Remember how I mentioned yesterday that I started plotting a futuristic novel a few years ago?
When I ran across my notes recently, I was shocked by my own prescience. So many things I predicted would result from some of the things happening then, truly are happening now.
For instance, “alternative facts” and “fake news” made it difficult to distinguish reality from fiction because my characters can find sources that appear credible to back up completely opposing perspectives. As a result, people are committed to their pre-existing worldview, even when there’s clear evidence to the contrary.
Sound familiar? I even had a plague that would force people to isolate in their homes. It permanently changed society.
When I found the notes, maybe a month ago, I started world building. It was mostly for fun (and it was fun!), but I really didn’t know what I was doing. In fact, most of what I wrote was history: a description of the events that led from our culture to this futuristic North America where two diametrically opposing cultures exist in parallel.
Then I took an online workshop* on worldbuilding presented by author Henry H. Neff. It was one of THE most useful, specific workshops I’ve ever attended. Of course, it didn’t hurt that he told me exactly how to do a task I was attempting for the first time.
Under Henry’s direction, I started writing detailed notes about my new world, quite different from ours.

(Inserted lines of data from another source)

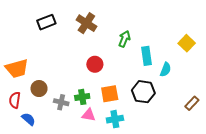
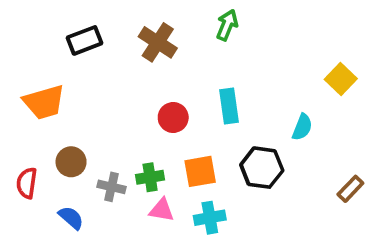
green arrow: (124, 39) -> (227, 25), moved
cyan rectangle: (147, 56) -> (229, 106), moved
orange trapezoid: (17, 68) -> (44, 102), moved
blue semicircle: (28, 119) -> (71, 218), moved

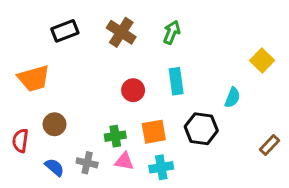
green arrow: (227, 25) -> (172, 32), moved
gray cross: (112, 187) -> (87, 163), moved

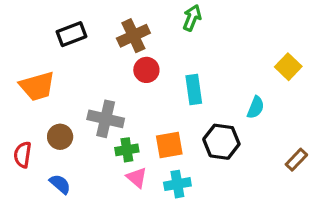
brown cross: (121, 32) -> (133, 36), turned 32
green arrow: (172, 32) -> (192, 18), moved
red circle: (133, 90) -> (146, 70), moved
pink triangle: (124, 161) -> (137, 178), turned 30
gray cross: (87, 163) -> (106, 119), moved, size x1.5

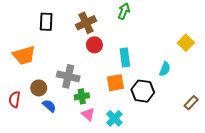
black rectangle: (71, 34) -> (46, 22), turned -66
orange square: (169, 145) -> (115, 83), moved
blue semicircle: (60, 184) -> (49, 106), moved
cyan cross: (177, 184) -> (114, 118), turned -35

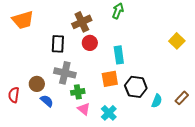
black rectangle: (46, 22) -> (58, 44), moved
orange trapezoid: (24, 55) -> (23, 20), moved
cyan semicircle: (165, 69) -> (157, 101), moved

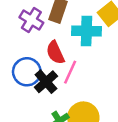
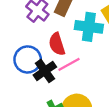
pink line: (70, 72) -> (69, 64), turned 30

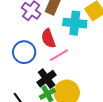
black cross: (45, 71) -> (47, 79), moved

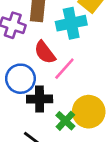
black cross: (47, 79) -> (40, 99), moved, turned -36

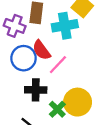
blue circle: (20, 79) -> (24, 58), moved

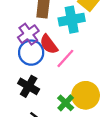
purple cross: (15, 26) -> (28, 34), moved, turned 35
black cross: (36, 90) -> (29, 86), moved, turned 30

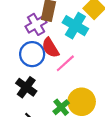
cyan cross: (72, 20) -> (75, 26), turned 35
purple cross: (28, 34) -> (36, 24), moved

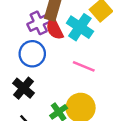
red semicircle: (50, 48) -> (55, 29), moved
pink line: (65, 63) -> (84, 66), moved, turned 60

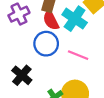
purple cross: (39, 23) -> (19, 14), moved
blue circle: (32, 54) -> (46, 44), moved

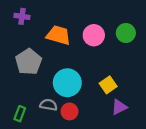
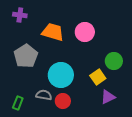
green circle: (126, 33) -> (114, 61), moved

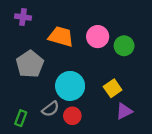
green circle: (114, 61) -> (124, 46), moved
gray semicircle: (44, 95) -> (51, 109), turned 133

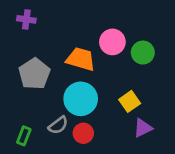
orange trapezoid: (61, 37) -> (81, 59), moved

I thought about politics, technology, and cultural concepts from clothing to food to architecture.
What was most fascinating to me was how much I was discovering the cultural aspects rather than choosing them. So many details were specifically driven by historical events, core beliefs, or geographical details.
For instance, when I tried to picture what my characters wear, it was pretty obvious. During the decades when the plague was decimating the population and people were hiding at home, they wore clothes chosen for comfort rather than looks.
When the virus mutated, and they could venture out again, they weren’t willing to give up their comfort. Plus, my fictional society is much less face-to-face. Most interactions outside the immediate household take place on the 2170 version of the internet.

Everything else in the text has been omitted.